Я люблю слушать, как Владислав читает свои стихи. Его хриплый голос, обожженный селемджинскими студеными ветрами и неразведенным спиртом, приправленным крепчайшей «махрой», обретает удивительную силу проникновения. Слушая его, вновь и вновь убеждаюсь, что поэзия — не только смысл, но и звук, мотив, интонация, вернее — их сплав. Поредела борода Владислава, и подсыпало время в нее снежку отнюдь не таежного. Судьба не щадила его, но сломить никогда не могла. То ли тому причиной его дальневосточная закалка, то ли более отдаленные украинские, центрально-русские, камские, а быть может, и польские корни, — не знаю. Лично мне он напоминает иногда, когда я захожу в его рабочий кабинет и вижу его за редактурой, версткой и обработкой иллюстраций, легендарного Прометея. Только, в отличие от укравшего у богов огонь героя, прикован Владислав отнюдь не к гранитной скале, а к жестяному ящику компьютера...

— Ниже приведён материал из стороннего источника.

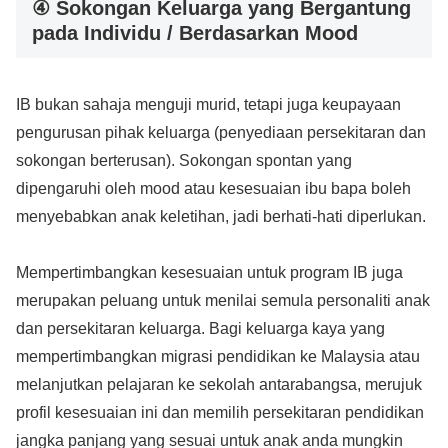
④ Sokongan Keluarga yang Bergantung
pada Individu / Berdasarkan Mood
IB bukan sahaja menguji murid, tetapi juga keupayaan
pengurusan pihak keluarga (penyediaan persekitaran dan
sokongan berterusan). Sokongan spontan yang
dipengaruhi oleh mood atau kesesuaian ibu bapa boleh
menyebabkan anak keletihan, jadi berhati-hati diperlukan.
Mempertimbangkan kesesuaian untuk program IB juga
merupakan peluang untuk menilai semula personaliti anak
dan persekitaran keluarga. Bagi keluarga kaya yang
mempertimbangkan migrasi pendidikan ke Malaysia atau
melanjutkan pelajaran ke sekolah antarabangsa, merujuk
profil kesesuaian ini dan memilih persekitaran pendidikan
jangka panjang yang sesuai untuk anak anda mungkin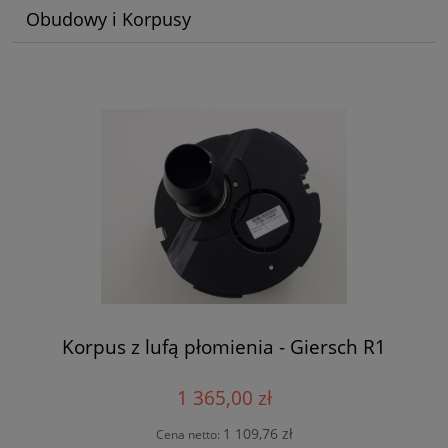
Obudowy i Korpusy
Korpus z lufą płomienia - Giersch R1
1 365,00 zł
1 109,76 zł
Cena netto: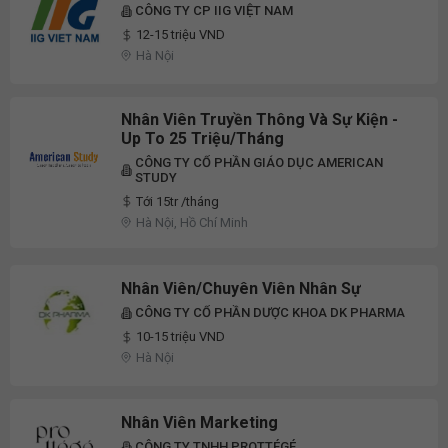
CÔNG TY CP IIG VIỆT NAM
12-15 triệu VND
Hà Nội
Nhân Viên Truyền Thông Và Sự Kiện -
Up To 25 Triệu/tháng
CÔNG TY CỔ PHẦN GIÁO DỤC AMERICAN
STUDY
Tới 15tr /tháng
Hà Nội, Hồ Chí Minh
Nhân Viên/Chuyên Viên Nhân Sự
CÔNG TY CỔ PHẦN DƯỢC KHOA DK PHARMA
10-15 triệu VND
Hà Nội
Nhân Viên Marketing
CÔNG TY TNHH PROTTÉGÉ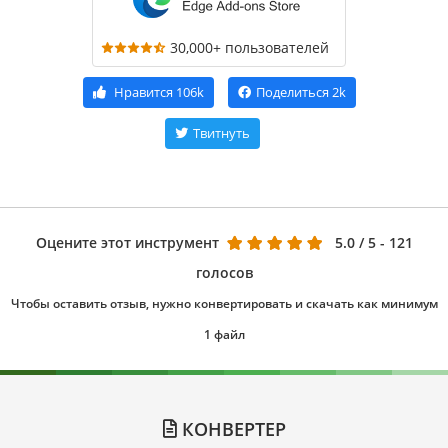
30,000+ пользователей
Нравится
106k
Поделиться
2k
Твитнуть
Оцените этот инструмент
5.0
/ 5 - 121
голосов
Чтобы оставить отзыв, нужно конвертировать и скачать как минимум
1 файл
КОНВЕРТЕР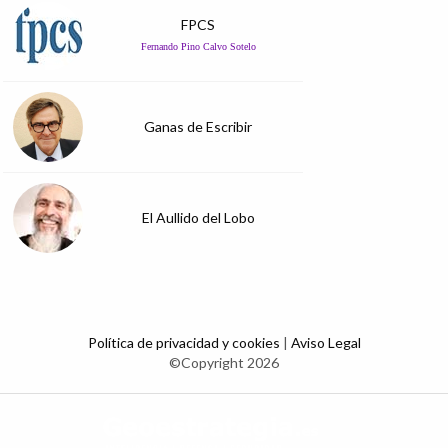
FPCS
Fernando Pino Calvo Sotelo
Ganas de Escribir
El Aullido del Lobo
Política de privacidad y cookies
|
Aviso Legal
©Copyright 2026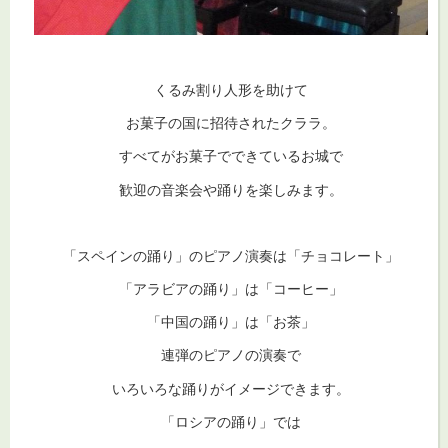
くるみ割り人形を助けて
お菓子の国に招待されたクララ。
すべてがお菓子でできているお城で
歓迎の音楽会や踊りを楽しみます。
「スペインの踊り」のピアノ演奏は「チョコレート」
「アラビアの踊り」は「コーヒー」
「中国の踊り」は「お茶」
連弾のピアノの演奏で
いろいろな踊りがイメージできます。
「ロシアの踊り」では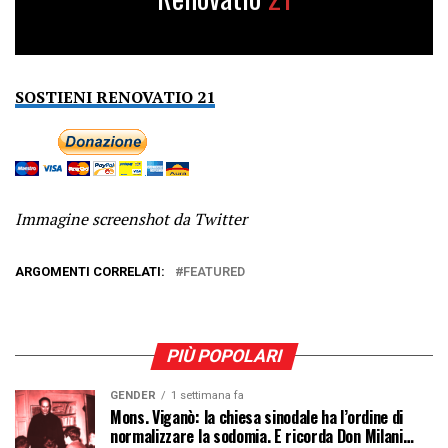
SOSTIENI RENOVATIO 21
Immagine screenshot da Twitter
ARGOMENTI CORRELATI:
FEATURED
PIÙ POPOLARI
GENDER
1 settimana fa
Mons. Viganò: la chiesa sinodale ha l’ordine di
normalizzare la sodomia. E ricorda Don Milani…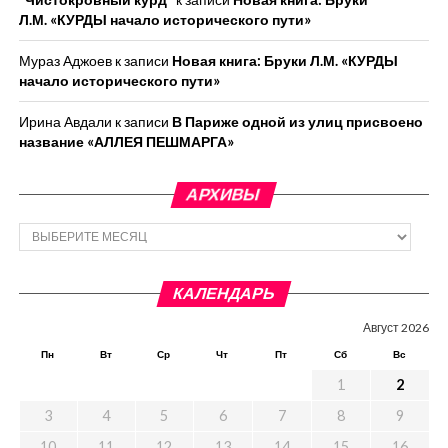
Л.М. «КУРДЫ начало исторического пути»
Мураз Аджоев
к записи
Новая книга: Бруки Л.М. «КУРДЫ
начало исторического пути»
Ирина Авдали
к записи
В Париже одной из улиц присвоено
название «АЛЛЕЯ ПЕШМАРГА»
АРХИВЫ
Архивы
КАЛЕНДАРЬ
Август 2026
Пн
Вт
Ср
Чт
Пт
Сб
Вс
1
2
3
4
5
6
7
8
9
10
11
12
13
14
15
16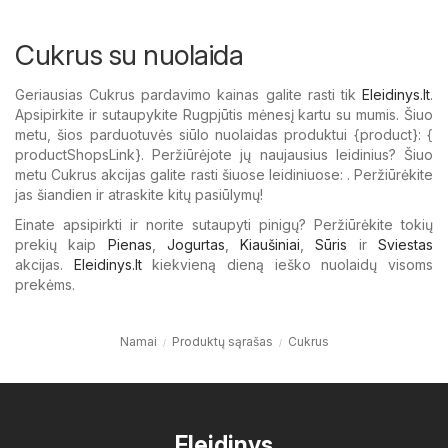
Cukrus su nuolaida
Geriausias Cukrus pardavimo kainas galite rasti tik
Eleidinys.lt
.
Apsipirkite ir sutaupykite Rugpjūtis mėnesį kartu su mumis. Šiuo
metu, šios parduotuvės siūlo nuolaidas produktui {​product}: {​
productShopsLink}. Peržiūrėjote jų naujausius leidinius? Šiuo
metu Cukrus akcijas galite rasti šiuose leidiniuose: . Peržiūrėkite
jas šiandien ir atraskite kitų pasiūlymų!
Einate apsipirkti ir norite sutaupyti pinigų? Peržiūrėkite tokių
prekių kaip
Pienas
,
Jogurtas
,
Kiaušiniai
,
Sūris
ir
Sviestas
akcijas.
Eleidinys.lt
kiekvieną dieną ieško nuolaidų visoms
prekėms.
Namai
Produktų sąrašas
Cukrus
Eleidinys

Отряхнувшись от наваждения метафоры, переведу сравнение в иную плоскость. Тонкий знаток русской устной и письменной народной речи, как и украинской «мовы», владеющий к тому же секретами литературного английского языка, он навечно прикован к Слову. С чем и встречает 22 января свое шестидесятилетие. Не верится, но факт. И пропуска за этот рубеж уже никакого не требуется. 24 января в 15 часов в областной библиотеке состоится презентация литературно-художественного альманаха «Приамурье-2005» и чествование писателя Владислава Лецика.